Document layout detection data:
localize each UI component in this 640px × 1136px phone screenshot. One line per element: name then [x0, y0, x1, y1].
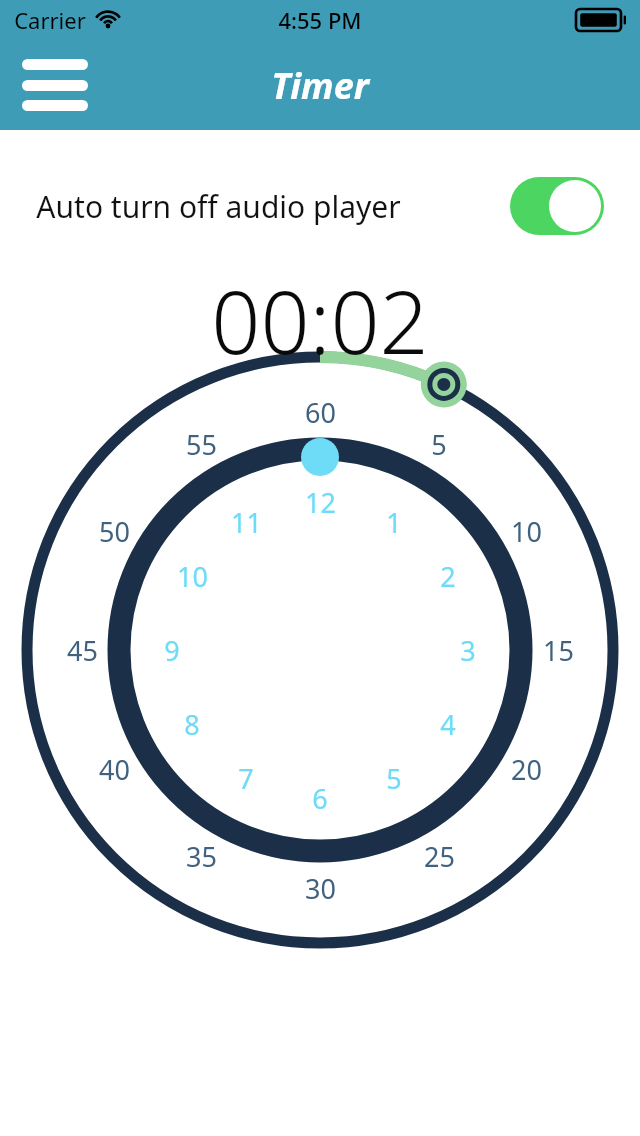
staticText: 10: [177, 558, 208, 595]
button[interactable]: Menu: [22, 59, 90, 111]
staticText: 4:55 PM: [278, 5, 362, 35]
button[interactable]: Auto turn off audio player toggle: [510, 177, 604, 235]
staticText: 40: [99, 751, 130, 788]
staticText: 20: [511, 751, 542, 788]
staticText: 8: [184, 706, 200, 743]
staticText: 6: [312, 780, 328, 817]
staticText: 4: [440, 706, 456, 743]
staticText: 2: [440, 558, 456, 595]
staticText: 1: [386, 504, 402, 541]
staticText: 7: [238, 760, 254, 797]
staticText: 3: [460, 632, 476, 669]
staticText: 5: [386, 760, 402, 797]
staticText: 5: [431, 426, 447, 463]
staticText: 25: [424, 838, 455, 875]
staticText: Timer: [271, 61, 369, 110]
staticText: 50: [99, 513, 130, 550]
staticText: 9: [164, 632, 180, 669]
staticText: Carrier: [14, 5, 86, 35]
staticText: 10: [511, 513, 542, 550]
staticText: 35: [186, 838, 217, 875]
staticText: 60: [305, 394, 336, 431]
staticText: Auto turn off audio player: [36, 186, 401, 227]
staticText: 30: [305, 870, 336, 907]
staticText: 55: [186, 426, 217, 463]
staticText: 00:02: [211, 262, 429, 366]
staticText: 15: [543, 632, 574, 669]
staticText: 45: [67, 632, 98, 669]
staticText: 12: [305, 484, 336, 521]
staticText: 11: [231, 504, 262, 541]
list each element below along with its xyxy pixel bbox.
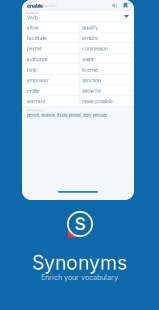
staticText: Antonyms: [27, 108, 44, 112]
staticText: permit [27, 46, 41, 52]
staticText: commission [82, 46, 108, 52]
staticText: Synonyms [32, 251, 127, 274]
button[interactable]: Pronounce [110, 0, 119, 11]
button[interactable]: permit [22, 43, 134, 54]
staticText: sanction [82, 78, 101, 83]
staticText: qualify [82, 25, 98, 31]
button[interactable]: allow [22, 22, 134, 33]
button[interactable]: Verb [22, 11, 134, 22]
staticText: help [27, 67, 37, 73]
staticText: Enrich your vocabulary [41, 273, 118, 282]
button[interactable]: authorize [22, 54, 134, 64]
staticText: S [74, 214, 86, 235]
button[interactable]: warrant [22, 96, 134, 106]
staticText: prevent, disallow, forbid, prohibit, den… [27, 113, 107, 118]
staticText: assist [82, 57, 93, 62]
staticText: allow for [82, 88, 102, 94]
button[interactable]: empower [22, 75, 134, 85]
staticText: enable [27, 3, 43, 9]
button[interactable]: Bookmark [121, 0, 130, 11]
staticText: make possible [82, 99, 113, 104]
button[interactable]: help [22, 64, 134, 75]
staticText: ensure [82, 36, 98, 41]
staticText: entitle [27, 88, 40, 94]
staticText: license [82, 67, 98, 73]
staticText: warrant [27, 99, 45, 104]
staticText: allow [27, 25, 39, 31]
staticText: empower [27, 78, 49, 83]
staticText: Verb [27, 15, 38, 20]
button[interactable]: facilitate [22, 33, 134, 43]
staticText: /ɪˈneɪb(ə)l/ [40, 4, 56, 8]
staticText: facilitate [27, 36, 47, 41]
staticText: authorize [27, 57, 48, 62]
button[interactable]: entitle [22, 85, 134, 96]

(PROBLEM REQUIREMENTS):
Copy out each line of the data containing the string "player".

(OUTPUT OF THE EXERCISE):
button[interactable]: Auto turn off audio player toggle: [510, 177, 604, 235]
staticText: Auto turn off audio player: [36, 186, 401, 227]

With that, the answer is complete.